Alice vivait dans une petite ferme au pied des montagnes vertes, nommées ainsi en raison des forêts épaisses qui les recouvraient. Des arbres centenaires déployaient leur ramure et faisaient étalage de leur splendeur alors que leurs troncs épais étaient pareils à des colonnes inébranlables.

La petite ferme était confortablement installée dans un creux, juste à côté d’un minuscule lac aux eaux limpides. Y cohabitaient pêle-mêle : des poules et des oies, un âne et deux cochons, une famille de chèvres et trois moutons. Un peu à l’écart, sur un large rocher abandonné au bord du rivage, somnolait un gros chat gris.

Alice et tout son petit monde vivait paisiblement, loin de l’agitation des villes et des villages, loin des gens et de leurs esprits étroits.
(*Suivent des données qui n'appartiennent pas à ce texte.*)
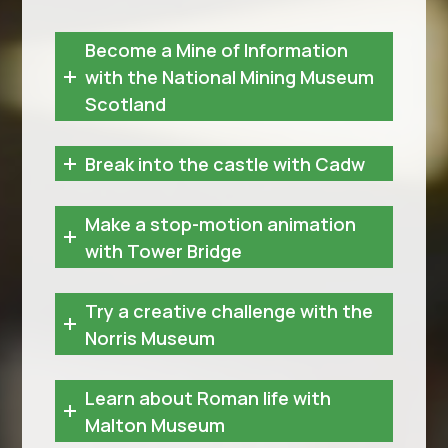
Become a Mine of Information
with the National Mining Museum
Scotland
Break into the castle with Cadw
Make a stop-motion animation
with Tower Bridge
Try a creative challenge with the
Norris Museum
Learn about Roman life with
Malton Museum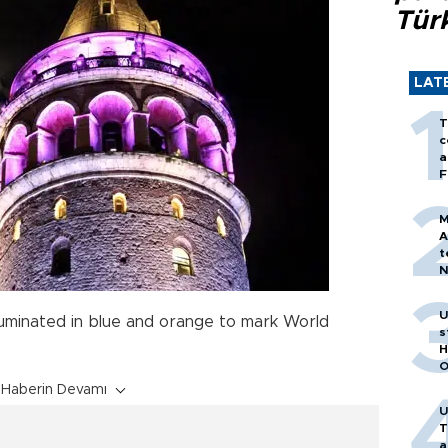
Tür
LAT
T
c
a
F
M
A
t
N
T
m
U
luminated in blue and orange to mark World
s
H
O
Haberin Devamı
U
T
a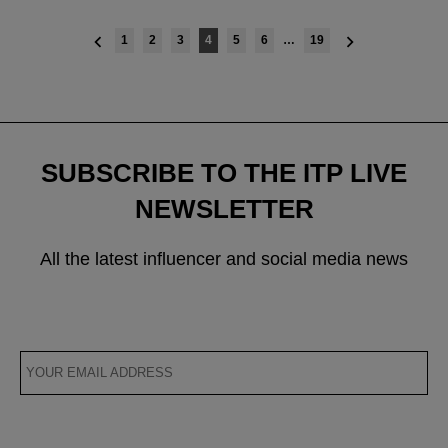
Posts
1
2
3
4
5
6
…
19
navigation
SUBSCRIBE TO THE ITP LIVE
NEWSLETTER
All the latest influencer and social media news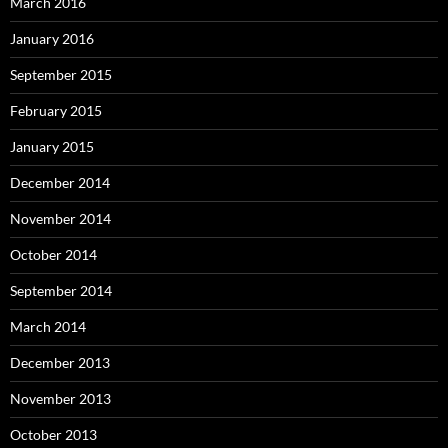
March 2016
January 2016
September 2015
February 2015
January 2015
December 2014
November 2014
October 2014
September 2014
March 2014
December 2013
November 2013
October 2013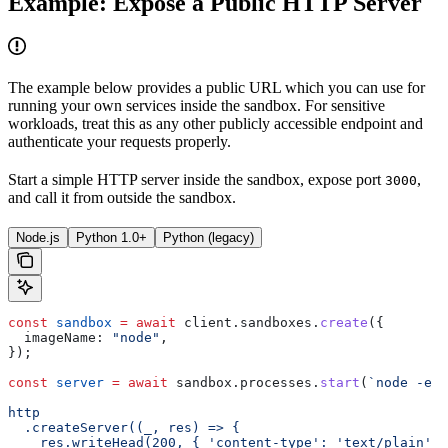
Example: Expose a Public HTTP Server
The example below provides a public URL which you can use for
running your own services inside the sandbox. For sensitive
workloads, treat this as any other publicly accessible endpoint and
authenticate your requests properly.
Start a simple HTTP server inside the sandbox, expose port
,
3000
and call it from outside the sandbox.
Node.js
Python 1.0+
Python (legacy)
const
 sandbox
 =
 await
 client
.
sandboxes
.
create
({
  imageName:
 "node"
,
});
const
 server
 =
 await
 sandbox
.
processes
.
start
(
`node -e "
http
  .createServer((_, res) => {
    res.writeHead(200, { 'content-type': 'text/plain' }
Un jour, arriva une roulotte tirée par un vieux cheval de trait. L’animal au pelage noir brillant était massif, de l’encolure à la croupe, ses pattes épaisses descendaient jusqu’à ses sabots recouverts de longs poils soyeux. La roulotte, une antiquité aux couleurs passées, bringuebalait en grinçant dans les ornières du chemin.

Alice qui nourrissait sa basse-cour, mit sa main en visière pour observer sa visiteuse. Car elle savait qui venait déranger sa solitude. Il s’agissait d’Anita, son amie, sa seule amie. Celle-ci leva le bras pour la saluer avant de tirer sur les rênes. Brutus stoppa, lorgnant d’un œil sévère la population locale qui manifestait bruyamment sa désapprobation d’un tel dérangement avec force de gloussements, bêlements et grognements.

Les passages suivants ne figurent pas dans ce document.